2026-04-21 16:02:54 +08:00 · 2026-04-16 18:36:22 +02:00 · 2026-04-16 18:36:22 +02:00 · f4240442b6
commit f4240442b6
parent c176f951e8
3 changed files with 34 additions and 8 deletions
--- a/comfy/latent_formats.py
+++ b/comfy/latent_formats.py
@ -785,8 +785,26 @@ class ZImagePixelSpace(ChromaRadiance):
    pass

 class CogVideoX(LatentFormat):
+    """Latent format for CogVideoX-2b (THUDM/CogVideoX-2b).
+
+    scale_factor matches the vae/config.json scaling_factor for the 2b variant.
+    The 5b-class checkpoints (CogVideoX-5b, CogVideoX-1.5-5B, CogVideoX-Fun-V1.5-*)
+    use a different value; see CogVideoX1_5 below.
+    """
    latent_channels = 16
    latent_dimensions = 3

    def __init__(self):
        self.scale_factor = 1.15258426
+
+
+class CogVideoX1_5(CogVideoX):
+    """Latent format for 5b-class CogVideoX checkpoints.
+
+    Covers THUDM/CogVideoX-5b, THUDM/CogVideoX-1.5-5B, and the CogVideoX-Fun
+    V1.5-5b family (including VOID inpainting). All of these have
+    scaling_factor=0.7 in their vae/config.json. Auto-selected in
+    supported_models.CogVideoX_T2V based on transformer hidden dim.
+    """
+    def __init__(self):
+        self.scale_factor = 0.7
--- a/comfy/supported_models.py
+++ b/comfy/supported_models.py
@ -1802,6 +1802,14 @@ class CogVideoX_T2V(supported_models_base.BASE):
    vae_key_prefix = ["vae."]
    text_encoder_key_prefix = ["text_encoders."]

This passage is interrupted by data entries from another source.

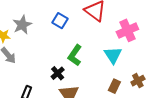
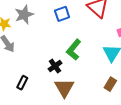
blue square: (60, 21) -> (62, 14), turned 35

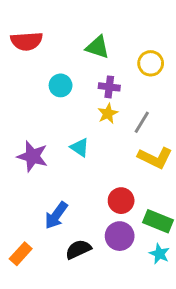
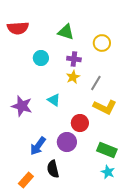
red circle: (121, 201) -> (80, 123), moved
purple circle: (120, 236) -> (67, 142), moved
black semicircle: (78, 249) -> (53, 169), turned -78
orange rectangle: (21, 254) -> (26, 180), moved

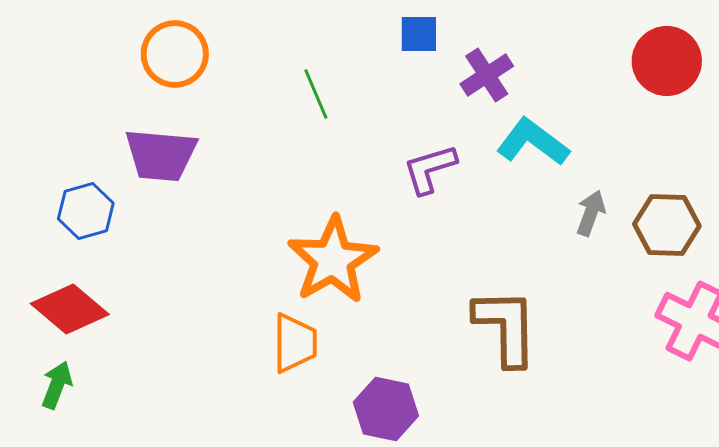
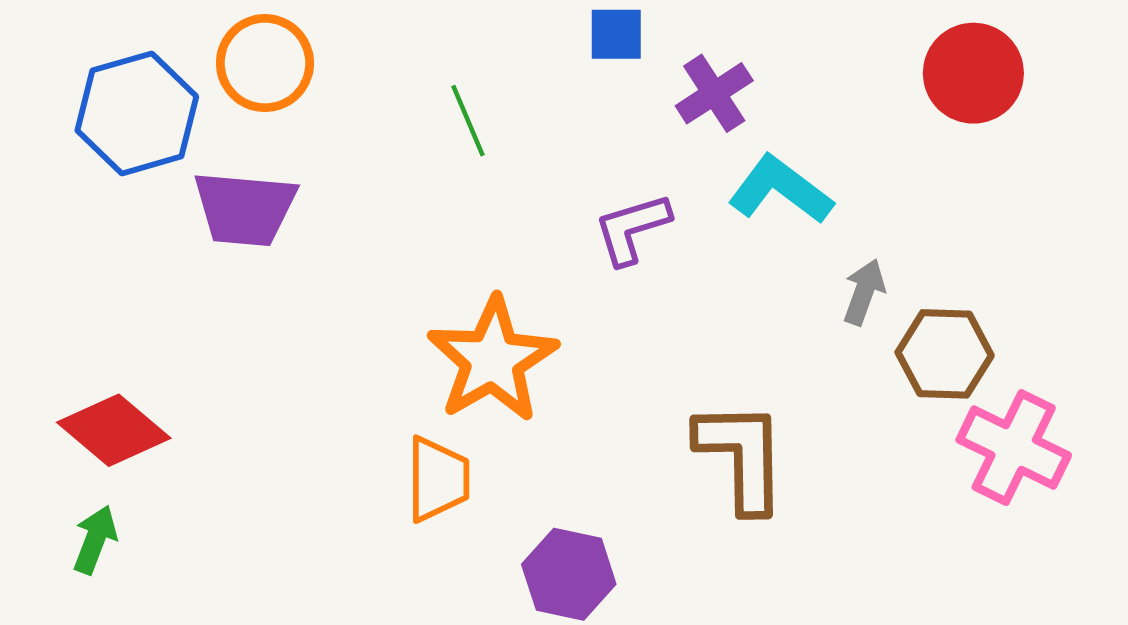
blue hexagon: (86, 211) -> (137, 113), moved, size x1.5
brown hexagon: (667, 225) -> (945, 354), moved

+    def __init__(self, unet_config):
+        # 2b-class (dim=1920, heads=30) uses scale_factor=1.15258426.
+        # 5b-class (dim=3072, heads=48) — incl. CogVideoX-5b, 1.5-5B, and
+        # Fun-V1.5 inpainting — uses scale_factor=0.7 per vae/config.json.
+        if unet_config.get("num_attention_heads", 0) >= 48:
+            self.latent_format = latent_formats.CogVideoX1_5
+        super().__init__(unet_config)
+
    def get_model(self, state_dict, prefix="", device=None):
        # CogVideoX 1.5 (patch_size_t=2) has different training base dimensions for RoPE
        if self.unet_config.get("patch_size_t") is not None:
--- a/comfy_extras/nodes_void.py
+++ b/comfy_extras/nodes_void.py
@ -2,9 +2,10 @@ import nodes
 import node_helpers
 import torch
 import comfy
-import comfy.latent_formats
 import comfy.model_management
+import comfy.samplers
 import comfy.utils
+from comfy.utils import model_trange as trange
 from comfy_api.latest import io, ComfyExtension
 from typing_extensions import override

@ -146,13 +147,12 @@ class VOIDInpaintConditioning(io.ComfyNode):

        inpaint_latents = torch.cat([mask_latents, masked_video_latents], dim=1)

-        # CogVideoX-Fun was trained with Diffusers convention where VAE latents
-        # are scaled by 0.7 (vae.config.scaling_factor). CogVideoX.concat_cond()
-        # applies process_latent_in (×sf=1.153) to the stored conditioning.
-        # Pre-multiply by 0.7 so the model sees the correct magnitude:
-        #   stored = vae_output × 0.7  →  after process_in: (vae_output×0.7)×sf = raw×0.7
-        DIFFUSERS_SCALING_FACTOR = 0.7
-        inpaint_latents = inpaint_latents * DIFFUSERS_SCALING_FACTOR
+        # No explicit scaling needed here: the model's CogVideoX.concat_cond()
+        # applies process_latent_in (×latent_format.scale_factor) to each 16-ch
+        # block of the stored conditioning. For 5b-class checkpoints (incl. the
+        # VOID/CogVideoX-Fun-V1.5 inpainting model) that scale_factor is auto-
+        # selected as 0.7 in supported_models.CogVideoX_T2V, which matches the
+        # diffusers vae/config.json scaling_factor VOID was trained with.

        positive = node_helpers.conditioning_set_values(
            positive, {"concat_latent_image": inpaint_latents}